When it’s done right, understanding how customers respond to design (and how design drives customer behavior) makes us all better — and more job-secure. I’m sure that so far, most marketers agree, on principle. But in practice, what I see are a lot of data and creative teams who still work in silos, with plenty of barriers that stand in the way of a free and frequent exchange of information.
We see it in our agency relationships, where we sometimes work on client data but not creative, or creative without data, but I strongly suspect this happens between internal creative and data teams as well. Here are the most common things I hear:
- “Here are two past creative samples, assume everything looks roughly like this.”
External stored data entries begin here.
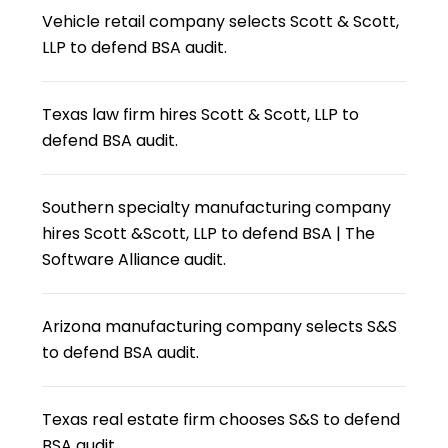
Vehicle retail company selects Scott & Scott,
LLP to defend BSA audit.
Texas law firm hires Scott & Scott, LLP to
defend BSA audit.
Southern specialty manufacturing company
hires Scott &Scott, LLP to defend BSA | The
Software Alliance audit.
Arizona manufacturing company selects S&S
to defend BSA audit.
Texas real estate firm chooses S&S to defend
BSA audit.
- “Why do you need the data? You’re our creative agency. Do creative design stuff and we’ll give you the direction.”
- “Here’s some research and testing we did in 1998. I’m sure nothing has changed since then.”
- “Yes, let’s do that someday. This week? No, that’s too busy. Next week isn’t looking good either …”
Here’s a few scenarios where making sure that the data and creative teams communicate early and often and collaborate is of utmost importance:
Building Strategy Out of a Creative Evolution
If there’s one time it’s essential for data and creative teams to communicate well it’s during creative evolution. Many companies today are facing an aging customer base, and are looking for ways to attract a younger audience. Often, this results in a complete creative makeover to a younger, fresher artistic viewpoint that’s meant to appeal to the desired Millennial audience.
However, a company must understand the impact that the evolution will have on the existing customer. Creative and data teams should coordinate to create a cohesive testing strategy that allows analysts to project the impact that the redesign will have on existing customers. In other words, test into it slowly so you don’t watch your sales suddenly dive off a cliff.
Preparing for Gifting Season
Let’s pretend that your primary customer profile is “Sonya,” and you know a great deal about her through customer research. She’s 55, drives an Audi, likes to take in some theater on the weekends, and has two kids around college age. She likes to browse a catalog, but she’ll go online to place an order. She buys from your natural beauty product company twice a year, and she does so because she likes the natural ingredients and the unique scents.
Your creative team knows all about her. You talk about her at every project kickoff and strategic meeting. But what didn’t get shared is that starting in mid-October, Sonya decides on gifts to buy for her friends and family. On top of that, gifting drives a lot of new customers to your website, shifting your business in this time of year from 25% gifting to 55% gifting.
So around that time, when your creative team chooses images for the “hero” spot on your home page, email blasts, and catalog cover, they find a beautiful image in your image library, which showcases the quality of your products.
And your copywriter writes a headline about your great quality natural ingredients, but isn’t clued in to the importance of the gifting angle. So you end up with a nice presentation, that’s less relevant than it could have been.
A little more communication, and it would be a powerful tap-on-the-shoulder to that all-important in Q4 gifting audience driving more relevant clicks and lucrative gift-bundle sales.
Determining How Your Customer Shops
It’s hard to imagine a scenario where the primary customer profile hasn’t been shared with the creative team, but what does happen frequently is a failure to see proper context.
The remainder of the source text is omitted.